⟨

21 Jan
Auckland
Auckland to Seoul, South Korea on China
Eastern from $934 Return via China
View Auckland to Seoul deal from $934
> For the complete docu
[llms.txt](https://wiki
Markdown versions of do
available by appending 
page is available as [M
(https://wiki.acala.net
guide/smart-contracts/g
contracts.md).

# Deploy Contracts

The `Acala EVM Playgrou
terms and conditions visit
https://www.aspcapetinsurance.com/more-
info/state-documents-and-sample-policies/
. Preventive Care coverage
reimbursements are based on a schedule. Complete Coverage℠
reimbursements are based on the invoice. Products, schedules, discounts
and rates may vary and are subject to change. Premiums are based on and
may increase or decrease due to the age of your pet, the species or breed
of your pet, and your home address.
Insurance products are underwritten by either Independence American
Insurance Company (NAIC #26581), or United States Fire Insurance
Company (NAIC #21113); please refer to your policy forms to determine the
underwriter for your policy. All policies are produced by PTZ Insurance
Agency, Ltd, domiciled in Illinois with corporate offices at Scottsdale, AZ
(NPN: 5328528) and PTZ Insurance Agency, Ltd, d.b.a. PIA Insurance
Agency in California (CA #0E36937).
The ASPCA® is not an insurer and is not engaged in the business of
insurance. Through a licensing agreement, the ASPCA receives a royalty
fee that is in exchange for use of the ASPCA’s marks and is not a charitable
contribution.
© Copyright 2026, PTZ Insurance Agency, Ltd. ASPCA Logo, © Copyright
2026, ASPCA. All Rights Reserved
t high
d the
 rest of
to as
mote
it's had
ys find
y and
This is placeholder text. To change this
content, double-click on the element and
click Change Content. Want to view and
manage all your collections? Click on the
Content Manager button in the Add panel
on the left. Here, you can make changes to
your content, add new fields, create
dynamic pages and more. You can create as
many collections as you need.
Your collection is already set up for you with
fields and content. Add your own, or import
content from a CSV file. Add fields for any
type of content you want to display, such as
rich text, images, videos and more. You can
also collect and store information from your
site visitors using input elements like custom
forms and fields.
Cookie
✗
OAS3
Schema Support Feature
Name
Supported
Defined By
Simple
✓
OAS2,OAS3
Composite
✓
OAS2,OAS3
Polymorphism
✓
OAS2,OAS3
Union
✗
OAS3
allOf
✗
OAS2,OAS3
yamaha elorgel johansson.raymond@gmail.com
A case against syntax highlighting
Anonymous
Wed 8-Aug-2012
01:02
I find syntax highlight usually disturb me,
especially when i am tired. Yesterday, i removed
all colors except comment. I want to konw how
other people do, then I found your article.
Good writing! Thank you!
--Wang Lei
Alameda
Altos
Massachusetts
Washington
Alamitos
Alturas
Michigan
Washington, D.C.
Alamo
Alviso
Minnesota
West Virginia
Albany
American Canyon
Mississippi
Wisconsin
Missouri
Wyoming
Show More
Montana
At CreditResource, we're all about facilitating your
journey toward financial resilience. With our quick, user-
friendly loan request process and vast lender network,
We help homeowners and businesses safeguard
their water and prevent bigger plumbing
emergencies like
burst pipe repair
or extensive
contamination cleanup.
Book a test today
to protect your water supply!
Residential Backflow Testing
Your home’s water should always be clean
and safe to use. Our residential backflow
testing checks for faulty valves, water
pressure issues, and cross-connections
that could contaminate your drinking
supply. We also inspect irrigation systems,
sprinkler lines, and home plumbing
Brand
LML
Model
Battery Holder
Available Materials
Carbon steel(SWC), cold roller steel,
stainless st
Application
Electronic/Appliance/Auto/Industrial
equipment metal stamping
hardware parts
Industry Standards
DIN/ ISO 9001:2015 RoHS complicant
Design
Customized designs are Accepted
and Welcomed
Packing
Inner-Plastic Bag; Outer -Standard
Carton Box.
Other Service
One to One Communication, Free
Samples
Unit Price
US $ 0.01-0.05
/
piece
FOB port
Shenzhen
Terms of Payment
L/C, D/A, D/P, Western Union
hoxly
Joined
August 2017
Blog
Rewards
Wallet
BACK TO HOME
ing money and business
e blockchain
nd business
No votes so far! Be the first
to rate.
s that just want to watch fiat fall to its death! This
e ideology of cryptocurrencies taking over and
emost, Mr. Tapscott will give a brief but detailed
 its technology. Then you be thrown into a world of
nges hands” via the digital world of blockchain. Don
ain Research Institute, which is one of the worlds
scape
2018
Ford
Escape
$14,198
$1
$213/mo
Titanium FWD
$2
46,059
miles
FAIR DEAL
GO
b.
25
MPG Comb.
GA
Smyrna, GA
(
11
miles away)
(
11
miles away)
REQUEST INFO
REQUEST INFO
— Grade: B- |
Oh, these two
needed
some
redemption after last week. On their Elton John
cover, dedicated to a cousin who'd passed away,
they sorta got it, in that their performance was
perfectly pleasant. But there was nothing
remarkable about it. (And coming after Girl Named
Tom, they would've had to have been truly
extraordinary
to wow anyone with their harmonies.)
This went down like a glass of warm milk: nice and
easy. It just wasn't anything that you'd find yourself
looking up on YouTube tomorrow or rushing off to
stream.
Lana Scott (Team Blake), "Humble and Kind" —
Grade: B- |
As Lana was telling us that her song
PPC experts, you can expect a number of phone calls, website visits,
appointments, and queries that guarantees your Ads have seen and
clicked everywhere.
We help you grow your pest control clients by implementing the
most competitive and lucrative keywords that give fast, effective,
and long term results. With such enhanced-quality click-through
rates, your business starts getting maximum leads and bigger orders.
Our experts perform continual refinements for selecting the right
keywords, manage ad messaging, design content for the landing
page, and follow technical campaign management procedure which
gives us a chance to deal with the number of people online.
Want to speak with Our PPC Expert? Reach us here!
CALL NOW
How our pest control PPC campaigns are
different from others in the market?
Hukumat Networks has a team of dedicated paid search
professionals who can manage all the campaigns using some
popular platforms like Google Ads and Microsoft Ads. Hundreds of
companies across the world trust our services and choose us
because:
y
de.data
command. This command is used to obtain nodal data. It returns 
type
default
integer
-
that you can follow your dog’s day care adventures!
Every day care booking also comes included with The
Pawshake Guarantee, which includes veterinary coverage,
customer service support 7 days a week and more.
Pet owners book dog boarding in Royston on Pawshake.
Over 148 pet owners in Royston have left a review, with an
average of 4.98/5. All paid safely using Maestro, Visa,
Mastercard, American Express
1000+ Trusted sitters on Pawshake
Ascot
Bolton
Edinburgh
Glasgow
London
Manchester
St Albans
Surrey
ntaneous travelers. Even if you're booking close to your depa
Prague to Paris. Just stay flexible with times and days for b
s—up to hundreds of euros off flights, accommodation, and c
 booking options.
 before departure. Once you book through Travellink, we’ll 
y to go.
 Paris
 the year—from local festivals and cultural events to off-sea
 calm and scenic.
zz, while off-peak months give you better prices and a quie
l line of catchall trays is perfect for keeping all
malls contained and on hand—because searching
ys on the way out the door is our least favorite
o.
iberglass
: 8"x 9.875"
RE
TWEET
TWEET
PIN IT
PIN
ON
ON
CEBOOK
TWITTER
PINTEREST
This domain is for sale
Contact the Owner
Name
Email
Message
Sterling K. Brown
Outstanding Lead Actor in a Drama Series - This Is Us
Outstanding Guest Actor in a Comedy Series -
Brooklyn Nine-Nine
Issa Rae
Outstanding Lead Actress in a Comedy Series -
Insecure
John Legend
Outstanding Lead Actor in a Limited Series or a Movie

⟩

Exactly as they stand, set down the lines from the top of the data through the line with "(https://wiki.acala.net".

Task result:
21 Jan
Auckland
Auckland to Seoul, South Korea on China
Eastern from $934 Return via China
View Auckland to Seoul deal from $934
> For the complete docu
[llms.txt](https://wiki
Markdown versions of do
available by appending 
page is available as [M
(https://wiki.acala.net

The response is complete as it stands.